# How to create a website radio station



## Jaymie1989 (Mar 25, 2007)

Hi, Can some one please tell me how i can create my own radio station online for my website please?


----------



## DJ-Zep (Mar 11, 2006)

Would you like to run the server from a home computer or pay for a virtual?


----------



## Jaymie1989 (Mar 25, 2007)

I would like to do it from my home computer please. I know i can do it by using Winamp and Shoutcast plugin but im not sure how to do that.


----------



## Grove (Jun 21, 2005)

Easiest option would be to download ShoutCast.
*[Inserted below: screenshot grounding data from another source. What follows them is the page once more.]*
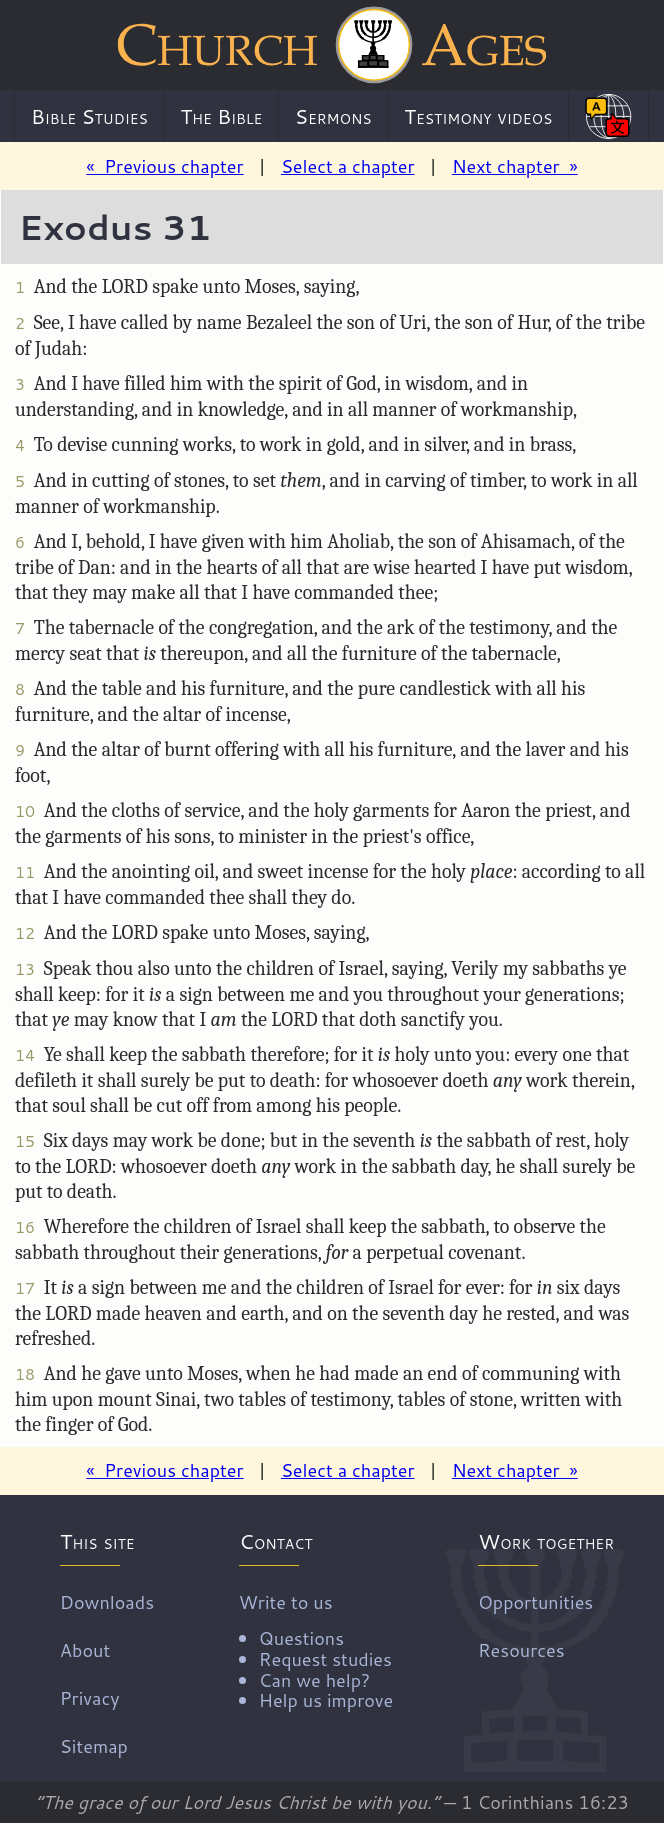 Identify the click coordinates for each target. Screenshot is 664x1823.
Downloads (107, 1602)
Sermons (333, 116)
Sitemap (94, 1746)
Configure your computer to allow it to allow you to broadcast. Winamp is a must.

At this point create a link on your website that simple states when they click on it, winamp opens with an address similiar to http://IP:8000 and users are able to connect then.

More Simple Method? Can't think of one yet sorry.


----------



## DJ-Zep (Mar 11, 2006)

First, you must download the SHOUTCast server GUI by clicking here. Run the installer. After you complete the installation, go to the SHOUTCast program directory (most likely C:\Program Files\SHOUTCast\). 

To do this, hit the windows logo key and the r key at the same time. Then, in the input field, type "C:\Program Files\Shoutcast\" and hit enter. 

Open up the file named "sc_serv.ini". This file is your SHOUTCast server configuration. Look for "Password=changeme" in the config. Change the password to whatever you want the server DJ password to be. Save the config and close it.

Now, you must set up port forwarding. Check this link out for specific direction on how to do that.

After you have configured port forwarding, open up the shoutcast server gui. (Start Menu -> All Programs -> SHOUTcast DNAS -> SHOUTcast DNAS (GUI)). This turns your server on and makes it reachable from the web. You must always have this on if you want to DJ.

Congratulations, you now have a free server to stream to!

If you need to know how to DJ, just let me know and I'll direct you with that.


----------